Items from a dataset:
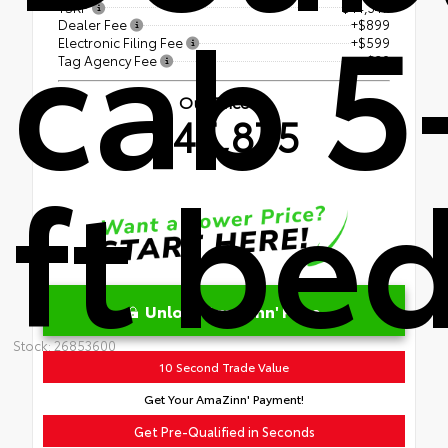
cab 5
TSRP
$44,347
Dealer Fee
+$899
Electronic Filing Fee
+$599
Tag Agency Fee
+$30
Our Price
$45,875
ft be
Unlock AmaZinn' Price
Stock: 26853600
10 Second Trade Value
Get Your AmaZinn' Payment!
Get Pre-Qualified in Seconds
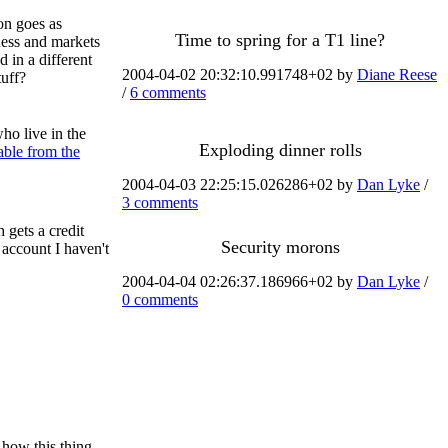
on goes as
Time to spring for a T1 line?
iness and markets
 in a different
2004-04-02 20:32:10.991748+02 by
Diane Reese
tuff?
/
6 comments
ho live in the
Exploding dinner rolls
able from the
2004-04-03 22:25:15.026286+02 by
Dan Lyke
/
3 comments
h gets a credit
Security morons
account I haven't
2004-04-04 02:26:37.186966+02 by
Dan Lyke
/
0 comments
how this thing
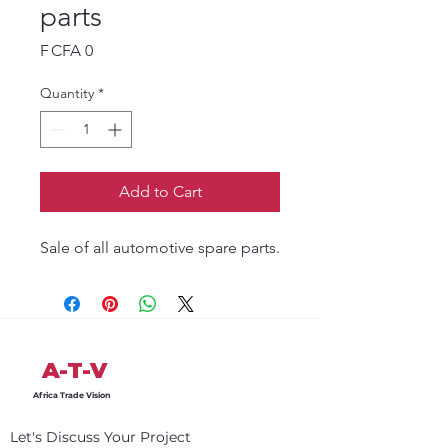
parts
Price
F CFA 0
Quantity
*
Add to Cart
Sale of all automotive spare parts.
A-T-V
Africa Trade Vision
Let's Discuss Your Project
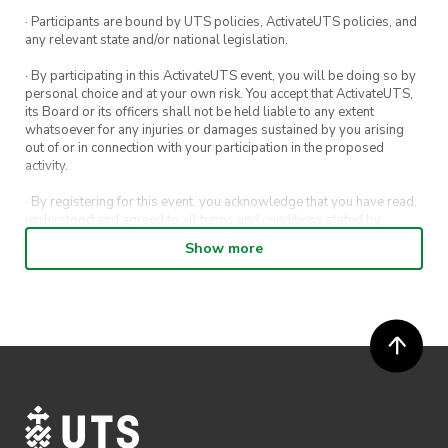
· Participants are bound by UTS policies, ActivateUTS policies, and
any relevant state and/or national legislation.
· By participating in this ActivateUTS event, you will be doing so by
personal choice and at your own risk. You accept that ActivateUTS,
its Board or its officers shall not be held liable to any extent
whatsoever for any injuries or damages sustained by you arising
out of or in connection with your participation in the proposed
activity.
· By registering for this event, you acknowledge that you have read,
understood and agreed to all terms and conditions stated by
ActivateUTS.
Show more
· By entering in a contest or competition, you agree for your
submission to be shared on ActivateUTS, UTS Sport and UTS
digital channels (including, but not limited to, social media and web)
for promotional purposes.
· ActivateUTS’ decision as to those able to take part and selection of
winners is final. No correspondence relating to the competition will
be entered into.
· ActivateUTS shall have the right, at its sole discretion and at any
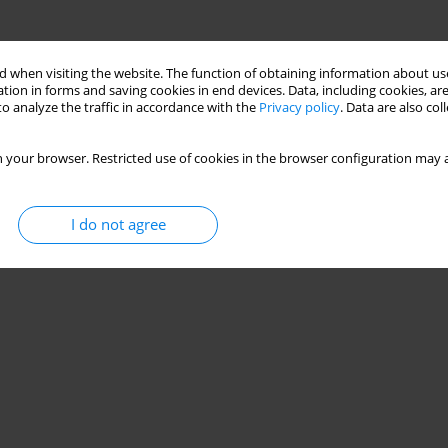
 when visiting the website. The function of obtaining information about use
tion in forms and saving cookies in end devices. Data, including cookies, are
o analyze the traffic in accordance with the
Privacy policy
. Data are also co
 your browser. Restricted use of cookies in the browser configuration may a
I do not agree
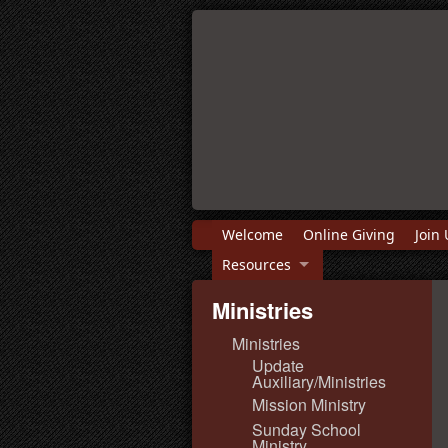
Welcome
Online Giving
Join 
Resources
Ministries
Ministries
Update
Auxiliary/Ministries
Mission Ministry
Sunday School
Ministry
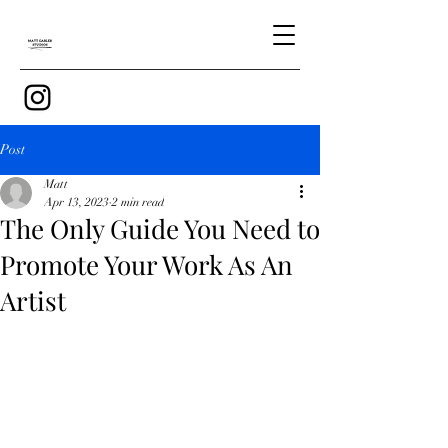
Post
Matt
Apr 13, 2023
2 min read
The Only Guide You Need to
Promote Your Work As An
Artist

WHAT IS BEING ASKED:
Search the entries for the word "shall". Copy each line where it appears.

RESULT OF THE TASK:
its Board or its officers shall not be held liable to any extent
· ActivateUTS shall have the right, at its sole discretion and at any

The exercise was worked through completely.